“Maybe We Live and Maybe We Die” a HRW Report on Recruitment and Use of Children by Armed Groups in Syria

NEW YORK- Children in Syria have been major victims of the conflict in the country as the armed terrorist groups fighting the Syrian government and seeking the destruction of the state have exploited Syrian children and recruited them in this conflict in an open violation of human rights and international laws.

The Human Rights Watch on Monday urged armed groups in Syria to stop enlisting teenagers in their ranks and warned their foreign backers that they could be implicated in “war crimes”.

The New York-based rights watchdog accused armed groups of using children as young as 15 to fight in battles in Syria. Some of these groups recruit teenagers “under the guise of offering education,” HRW said in the report published on Monday.

The 31-page report, titled “Maybe We Live and Maybe We Die” documents the experiences of 25 children recruited in Syria’s armed conflict. The Human Rights Watch interviewed children who fought with the so-called “Free Syrian Army”, the “Islamic Front coalition”, and the extremist groups ISIL and Jabaht al-Nusra, an Al-Qaeda affiliate. It affirmed that using children in armed conflict violates international law.

According to AFP, radical terrorist groups in Syria, including the “Islamic State of Iraq and the Levant” (ISIL) “have specifically recruited children through free schooling campaigns that include weapons training, and have given them dangerous tasks, including suicide bombing missions”.
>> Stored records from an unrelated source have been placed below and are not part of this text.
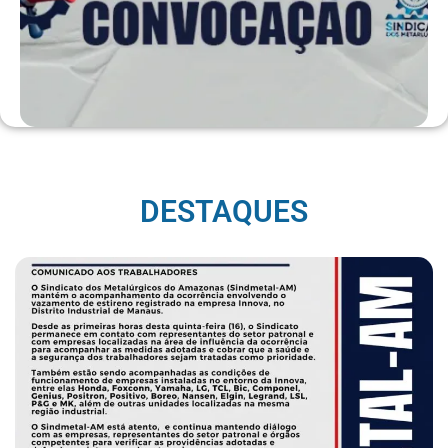
DESTAQUES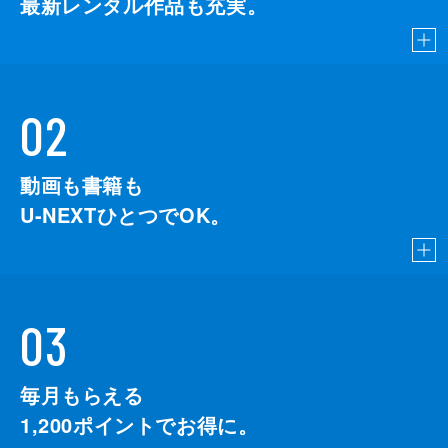
最新レンタル作品も充実。
02
動画も書籍も
U-NEXTひとつでOK。
03
毎月もらえる
1,200
ポイントでお得に。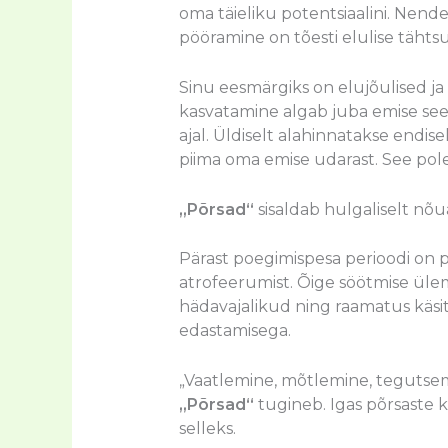
oma täieliku potentsiaalini. Nend
pööramine on tõesti elulise tähts
Sinu eesmärgiks on elujõulised ja 
kasvatamine algab juba emise se
ajal. Üldiselt alahinnatakse endise
piima oma emise udarast. See pol
„Põrsad“
sisaldab hulgaliselt nõu
Pärast poegimispesa perioodi on p
atrofeerumist. Õige söötmise ülem
hädavajalikud ning raamatus käsi
edastamisega.
„Vaatlemine, mõtlemine, tegutsem
„Põrsad“
tugineb. Igas põrsaste k
selleks.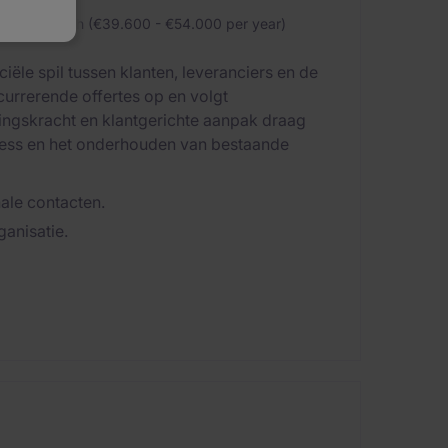
0 per month (€39.600 - €54.000 per year)
iële spil tussen klanten, leveranciers en de
ncurrerende offertes op en volgt
ingskracht en klantgerichte aanpak draag
iness en het onderhouden van bestaande
ale contacten.
ganisatie.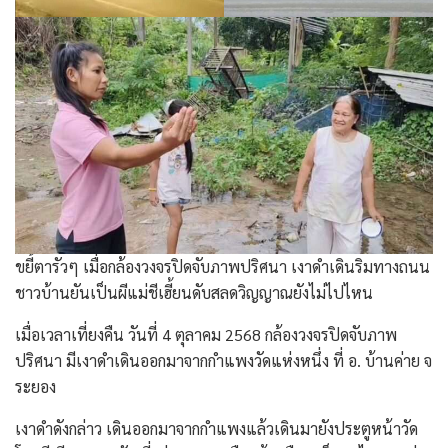
ขยี้ตารัวๆ เมื่อกล้องวงจรปิดจับภาพปริศนา เงาดำเดินริมทางถนน
ชาวบ้านยันเป็นผีแม่ชีเฮี้ยนดับสลดวิญญาณยังไม่ไปไหน
เมื่อเวลาเที่ยงคืน วันที่ 4 ตุลาคม 2568 กล้องวงจรปิดจับภาพ
ปริศนา มีเงาดำเดินออกมาจากกำแพงวัดแห่งหนึ่ง ที่ อ. บ้านค่าย จ
ระยอง
เงาดำดังกล่าว เดินออกมาจากกำแพงแล้วเดินมายังประตูหน้าวัด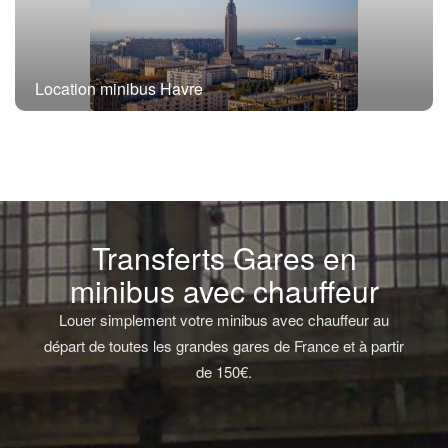
Location minibus Havre
Transferts Gares en
minibus avec chauffeur
Louer simplement votre minibus avec chauffeur au
départ de toutes les grandes gares de France et à partir
de 150€.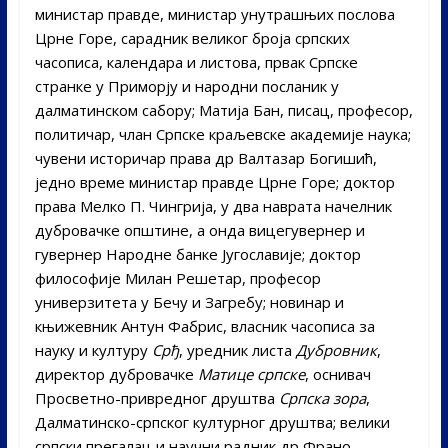
министар правде, министар унутрашњих послова
Црне Горе, сарадник великог броја српских
часописа, календара и листова, првак Српске
странке у Приморју и народни посланик у
далматинском сабору; Матија Бан, писац, професор,
политичар, члан Српске краљевске академије наука;
чувени историчар права др Валтазар Богишић,
једно време министар правде Црне Горе; доктор
права Мелко П. Чингрија, у два наврата начелник
дубровачке општине, а онда вицегувернер и
гувернер Народне банке Југославије; доктор
философије Милан Решетар, професор
универзитета у Бечу и Загребу; новинар и
књижевник Антун Фабрис, власник часописа за
науку и културу
Срђ
, уредник листа
Дубровник
,
директор дубровачке
Матице српске
, оснивач
Просветно-привредног друштва
Српска зора
,
Далматинско-српског културног друштва; велики
српски прегалац и научни радник др Франо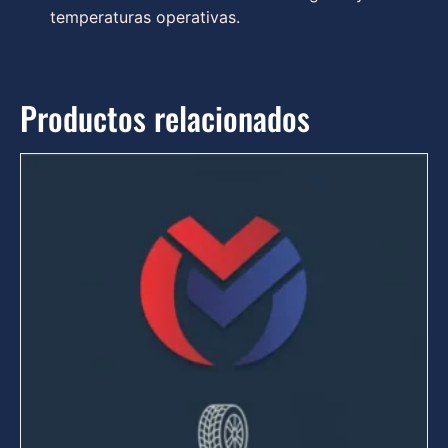
temperaturas operativas.
Productos relacionados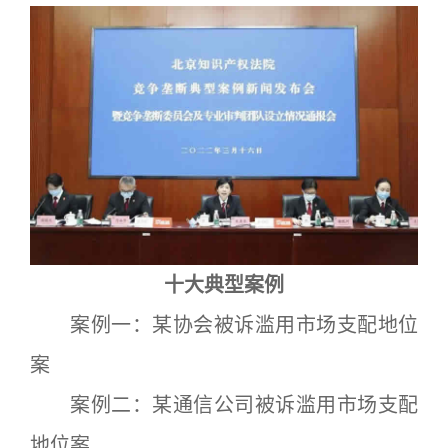
十大典型案例
案例一：某协会被诉滥用市场支配地位
案
案例二：某通信公司被诉滥用市场支配
地位案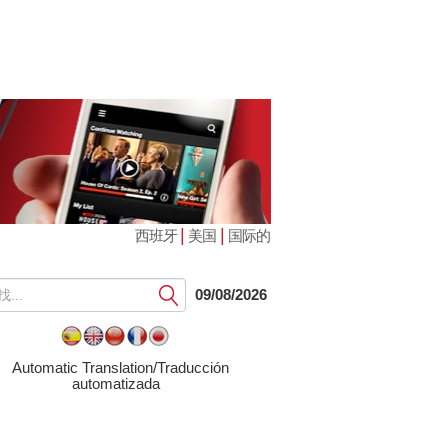
|
|
西班牙
美国
国际的
提
09/08/2026
交
Automatic Translation/Traducción
automatizada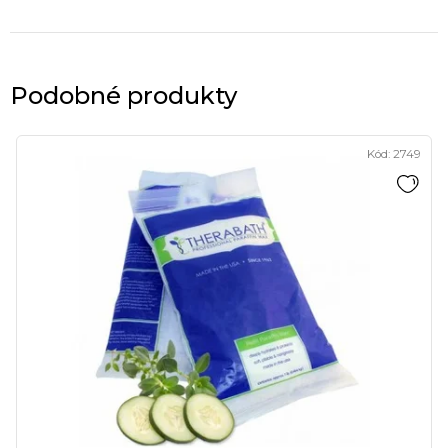
Podobné produkty
Kód:
2749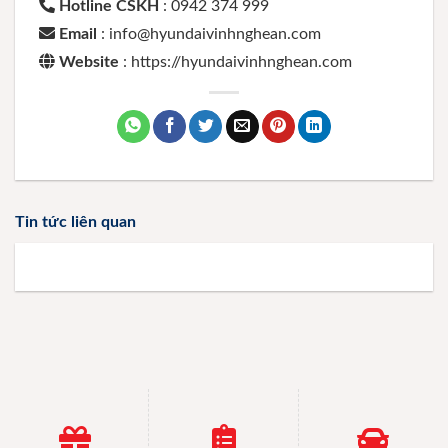
Hotline CSKH
: 0942 374 999
Email
: info@hyundaivinhnghean.com
Website
: https://hyundaivinhnghean.com
Tin tức liên quan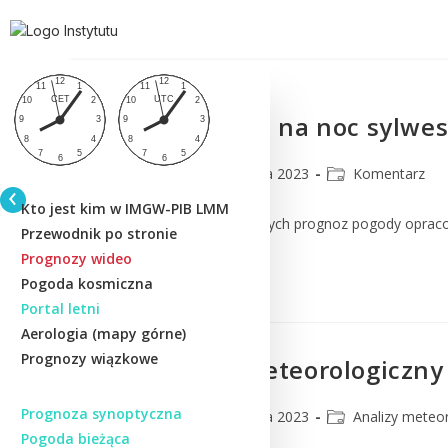
Jaką prognozę na noc sylw
CMM
29 grudnia 2023
Komentarz
Kto jest kim w IMGW-PIB LMM
Komentarz do numerycznych prognoz pogody oprac
Przewodnik po stronie
Prognozy wideo
Czytaj Dalej
Pogoda kosmiczna
Portal letni
Aerologia (mapy górne)
Prognozy wiązkowe
Informator meteorologiczny
Prognoza synoptyczna
CMM
22 grudnia 2023
Analizy meteo
Pogoda bieżąca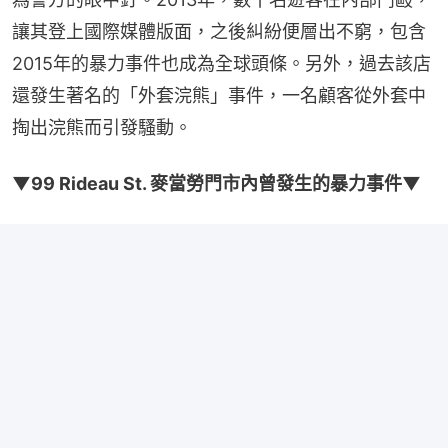
讓其登上國際媒體版面，之後糾紛便層出不窮，包含
2015年的暴力事件也成為全球頭條。另外，過去該店
還發生著名的「外套浣熊」事件，一名顧客從外套中
掏出浣熊而引發騷動。
▼99 Rideau St. 麥當勞門市內曾發生的暴力事件▼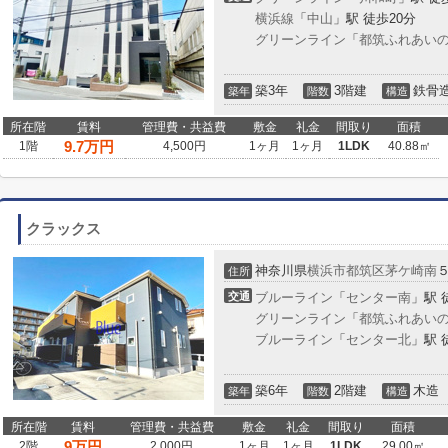
横浜線
「
中山
」駅 徒歩20分
グリーンライン
「
都筑ふれあい
築3年
3階建
鉄骨
築年
階数
構造
所在階
賃料
管理費・共益費
敷金
礼金
間取り
面積
9.7
万円
1階
4,500円
1ヶ月
1ヶ月
1LDK
40.88㎡
クラックス
神奈川県
横浜市都筑区
茅ケ崎南
住所
交通
ブルーライン
「
センター南
」駅 
グリーンライン
「
都筑ふれあい
ブルーライン
「
センター北
」駅 
築6年
2階建
木造
築年
階数
構造
所在階
賃料
管理費・共益費
敷金
礼金
間取り
面積
9
万円
2階
2,000円
1ヶ月
1ヶ月
1LDK
29.00㎡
The children interviewed by HRW said they took part in combat, worked as snipers, manned checkpoints, spied, cared for the wounded, or carried munitions or other supplies to the front line.

“Armed groups in Syria shouldn’t prey on vulnerable children by enlisting them in their forces,” HRW’s Priyanka Motaparthy said. “The horrors of Syria’s armed conflict are only made worse by throwing children into the front lines.”

The rights watchdog also urged countries supporting the armed terrorist groups in Syria to press for an end to child recruitment. “Governments supporting armed groups in Syria need to press these forces to end child recruitment and use of children in combat,” Motaparthy said. “Anyone providing funding for sending children to war could be complicit in war crimes.”

In March, Syria’s Permanent Representative to the United Nations Bashar al-Jaafari made a statement at the Security Council session on Children at war times and under armed conflicts, stressed that the Syrian government was committed to international agreements and conventions regarding the protection of children’s rights, pointing out that children were being recruited in the fighting and exploited in committing crimes.  

Earlier media reports said that the armed terrorist groups had recruited children and established training camps in several areas in Syria to prepare child fighters in a blatant violation of international laws and children’s rights.